I've checked the performance vs. the standard library's classes:

int main() {
    constexpr std::size_t num{999999};
    {
        std::chrono::steady_clock::time_point begin = std::chrono::steady_clock::now();
        for(size_t i = 0; i < num; ++i) {
            std::mutex m;
            te_lock_guard l(m);
        }
        std::chrono::steady_clock::time_point end= std::chrono::steady_clock::now();
        std::cout << std::chrono::duration_cast<std::chrono::microseconds>(end - begin).count() << std::endl;
    }
    {
        std::chrono::steady_clock::time_point begin = std::chrono::steady_clock::now();
        for(size_t i = 0; i < num; ++i) {
            std::mutex m;
            std::unique_lock<std::mutex> l(m);
        }
        std::chrono::steady_clock::time_point end= std::chrono::steady_clock::now();
        std::cout << std::chrono::duration_cast<std::chrono::microseconds>(end - begin).count() << std::endl;
    }
}

Using g++ with -O3, there is no statistically-significant performance loss.

Solution

Because this complicates the implementation for no significant benefit whatsoever, and hides the fact that std::lock_guard and std::unique_lock are aware of the type of the lock they're guarding at compile-time.

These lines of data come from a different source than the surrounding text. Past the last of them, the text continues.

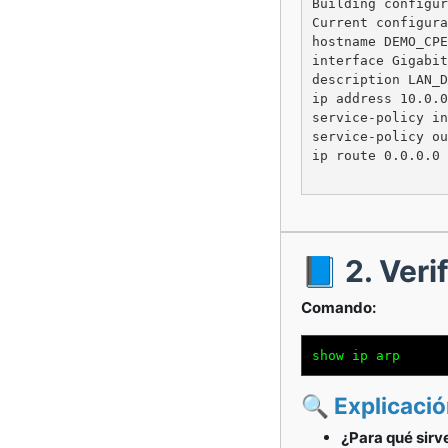
Building configur
Current configura
hostname DEMO_CPE

interface Gigabit
description LAN_D
ip address 10.0.0
service-policy in
service-policy ou
ip route 0.0.0.0 
📘 2. Veri
Comando:
show ip arp
🔍 Explicaci
¿Para qué sirv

Your solution is a workaround for the fact that class template parameter deduction does not happen during construction - this is addressed in the upcoming standard.

Necessitating to specify the lock type is annoying boilerplate that will be solved in C++17 (not only for lock guards) thanks to the Template parameter deduction for constructors (P0091R3) proposal.

The proposal (which was accepted), allows template parameters to be deduced from constructors, removing the need for make_xxx(...) helper functions or explicitly specify typenames that the compiler should be able to deduce:

// Valid C++17
for(size_t i = 0; i < num; ++i) {
    std::mutex m;
    std::unique_lock l(m);
}